> Exercise brief:
Print the data below exactly, but only the lines from the one containing "Puzzlematte bis 1500" down to the one containing "Teile Trefl", inclusive.

> Provided data:

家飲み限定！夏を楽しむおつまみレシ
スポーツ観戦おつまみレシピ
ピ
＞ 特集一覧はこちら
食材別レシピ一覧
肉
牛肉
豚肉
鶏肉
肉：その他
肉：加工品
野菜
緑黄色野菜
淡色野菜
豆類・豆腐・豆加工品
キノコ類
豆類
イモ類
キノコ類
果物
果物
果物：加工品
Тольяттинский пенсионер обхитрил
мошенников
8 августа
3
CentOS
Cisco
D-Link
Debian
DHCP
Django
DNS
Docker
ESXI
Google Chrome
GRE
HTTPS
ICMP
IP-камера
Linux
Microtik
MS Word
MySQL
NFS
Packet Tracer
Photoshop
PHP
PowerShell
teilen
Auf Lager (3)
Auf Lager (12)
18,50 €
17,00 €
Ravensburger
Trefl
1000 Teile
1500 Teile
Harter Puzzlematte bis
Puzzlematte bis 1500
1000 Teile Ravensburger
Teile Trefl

--

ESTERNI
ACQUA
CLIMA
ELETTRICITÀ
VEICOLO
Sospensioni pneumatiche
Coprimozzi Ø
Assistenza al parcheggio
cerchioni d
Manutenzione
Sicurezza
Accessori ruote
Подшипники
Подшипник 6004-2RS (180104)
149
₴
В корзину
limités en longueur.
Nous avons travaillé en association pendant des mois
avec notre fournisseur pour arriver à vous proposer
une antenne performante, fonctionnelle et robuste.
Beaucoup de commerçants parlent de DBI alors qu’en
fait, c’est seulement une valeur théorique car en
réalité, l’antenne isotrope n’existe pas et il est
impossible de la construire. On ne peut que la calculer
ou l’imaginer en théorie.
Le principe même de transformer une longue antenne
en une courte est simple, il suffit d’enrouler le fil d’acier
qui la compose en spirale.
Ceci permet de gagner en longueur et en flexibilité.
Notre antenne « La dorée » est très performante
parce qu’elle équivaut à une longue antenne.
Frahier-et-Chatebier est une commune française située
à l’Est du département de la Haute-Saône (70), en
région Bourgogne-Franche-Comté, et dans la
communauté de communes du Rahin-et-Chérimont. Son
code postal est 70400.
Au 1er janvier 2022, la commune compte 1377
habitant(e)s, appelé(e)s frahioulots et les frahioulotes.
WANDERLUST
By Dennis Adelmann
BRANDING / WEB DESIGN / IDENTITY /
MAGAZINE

> Answer to this task:
Puzzlematte bis 1500
1000 Teile Ravensburger
Teile Trefl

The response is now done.